> **To do**: Could you filter the material and copy every line where the word "gauche" occurs?

:: Dataset extract ::

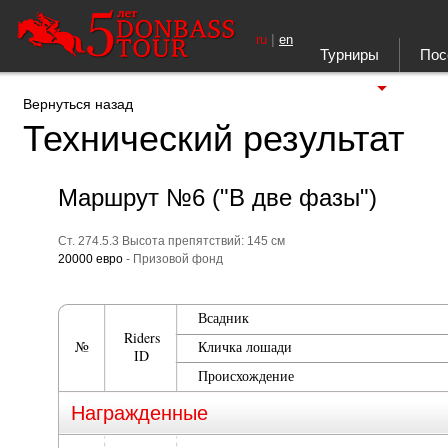
|
ru
en
Турниры
Пос
Ещё
Вернуться назад
Технический результат
Маршрут №6 ("В две фазы")
Ст. 274.5.3 Высота препятствий: 145 см
20000 евро
- Призовой фонд
Всадник
Riders
№
Кличка лошади
ID
Происхождение
Награжденные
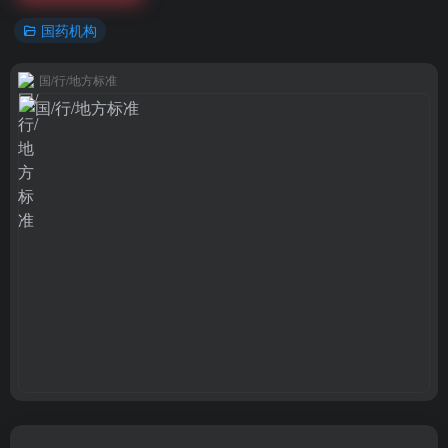
国药机构
国/行/地方标准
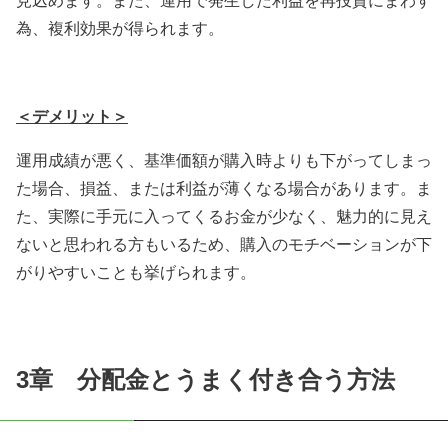
見込めます。また、運用で発生した利益を再投資にまわす
為、複利効果が得られます。
＜デメリット＞
運用成績が悪く、基準価額が購入時よりも下がってしまっ
た場合、損益、または利益が薄くなる場合があります。ま
た、実際に手元に入ってくるお金が少なく、魅力的に見え
ないと思われる方もいるため、購入のモチベーションが下
がりやすいことも挙げられます。
3章 分配金とうまく付き合う方法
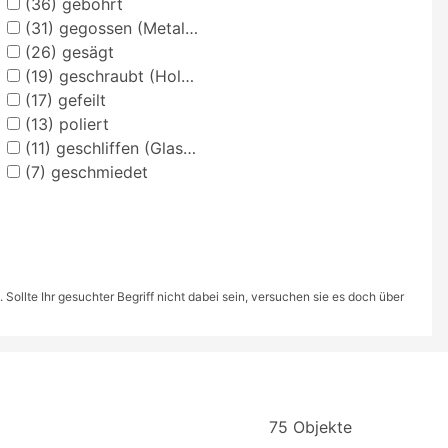
(36)
gebohrt
(31)
gegossen (Metalltechnik)
(26)
gesägt
(19)
geschraubt (Holztechnik)
(17)
gefeilt
(13)
poliert
(11)
geschliffen (Glastechniken)
(7)
geschmiedet
ollte Ihr gesuchter Begriff nicht dabei sein, versuchen sie es doch über
75 Objekte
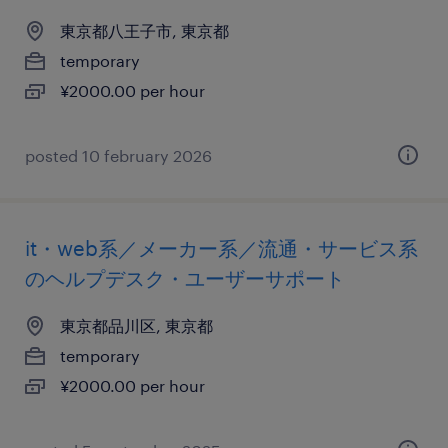
東京都八王子市, 東京都
temporary
¥2000.00 per hour
posted 10 february 2026
it・web系／メーカー系／流通・サービス系
のヘルプデスク・ユーザーサポート
東京都品川区, 東京都
temporary
¥2000.00 per hour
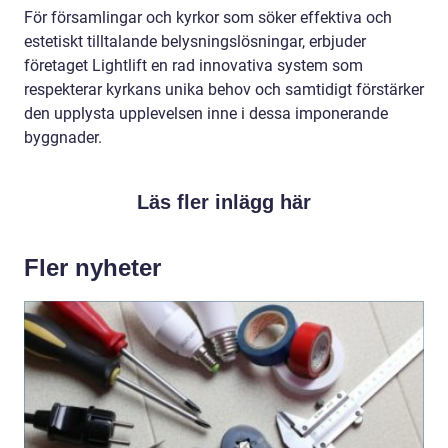
För församlingar och kyrkor som söker effektiva och
estetiskt tilltalande belysningslösningar, erbjuder
företaget Lightlift en rad innovativa system som
respekterar kyrkans unika behov och samtidigt förstärker
den upplysta upplevelsen inne i dessa imponerande
byggnader.
Läs fler inlägg här
Fler nyheter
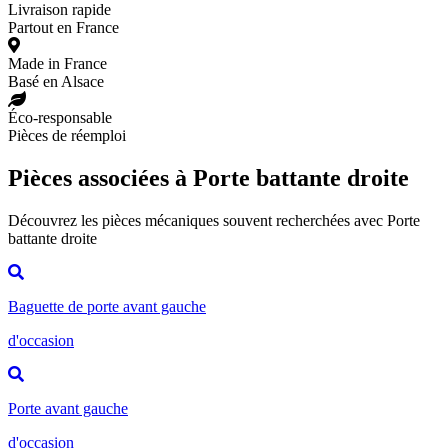
Livraison rapide
Partout en France
Made in France
Basé en Alsace
Éco-responsable
Pièces de réemploi
Pièces associées à Porte battante droite
Découvrez les pièces mécaniques souvent recherchées avec Porte
battante droite
Baguette de porte avant gauche
d'occasion
Porte avant gauche
d'occasion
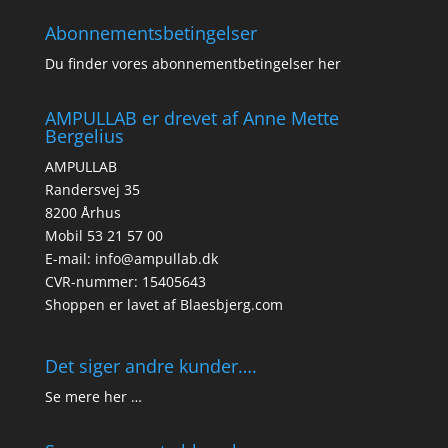
Abonnementsbetingelser
Du finder vores abonnementbetingelser her
AMPULLAB er drevet af Anne Mette
Bergelius
AMPULLAB
Randersvej 35
8200 Århus
Mobil 53 21 57 00
E-mail: info@ampullab.dk
CVR-nummer: 15405643
Shoppen er lavet af
Blaesbjerg.com
Det siger andre kunder….
Se mere her …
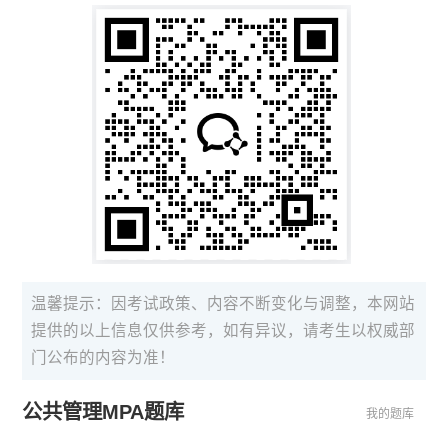
温馨提示：因考试政策、内容不断变化与调整，本网站
提供的以上信息仅供参考，如有异议，请考生以权威部
门公布的内容为准！
公共管理MPA题库
我的题库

:::

> **Answer below**:
Baguette de porte avant gauche
Porte avant gauche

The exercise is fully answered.